(Page-level text extractions)
┄┄┄┄┄┄
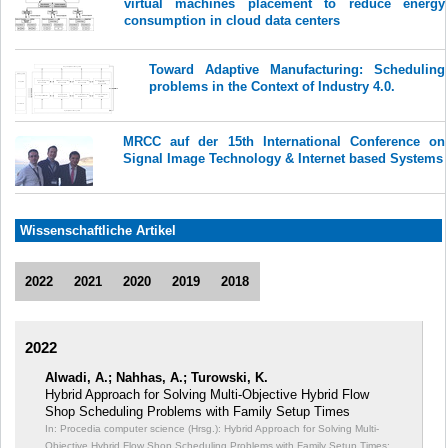
virtual machines placement to reduce energy
consumption in cloud data centers
Toward Adaptive Manufacturing: Scheduling
problems in the Context of Industry 4.0.
MRCC auf der 15th International Conference on
Signal Image Technology & Internet based Systems
Wissenschaftliche Artikel
2022
2021
2020
2019
2018
2022
Alwadi, A.; Nahhas, A.; Turowski, K.
Hybrid Approach for Solving Multi-Objective Hybrid Flow
Shop Scheduling Problems with Family Setup Times
In: Procedia computer science (Hrsg.): Hybrid Approach for Solving Multi-
Objective Hybrid Flow Shop Scheduling Problems with Family Setup Times;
┄┄┄┄┄┄
Write out every entry above exactly, minus the pictures.

virtual machines placement to reduce energy
consumption in cloud data centers
Toward Adaptive Manufacturing: Scheduling
problems in the Context of Industry 4.0.
MRCC auf der 15th International Conference on
Signal Image Technology & Internet based Systems
Wissenschaftliche Artikel
2022
2021
2020
2019
2018
2022
Alwadi, A.; Nahhas, A.; Turowski, K.
Hybrid Approach for Solving Multi-Objective Hybrid Flow
Shop Scheduling Problems with Family Setup Times
In: Procedia computer science (Hrsg.): Hybrid Approach for Solving Multi-
Objective Hybrid Flow Shop Scheduling Problems with Family Setup Times;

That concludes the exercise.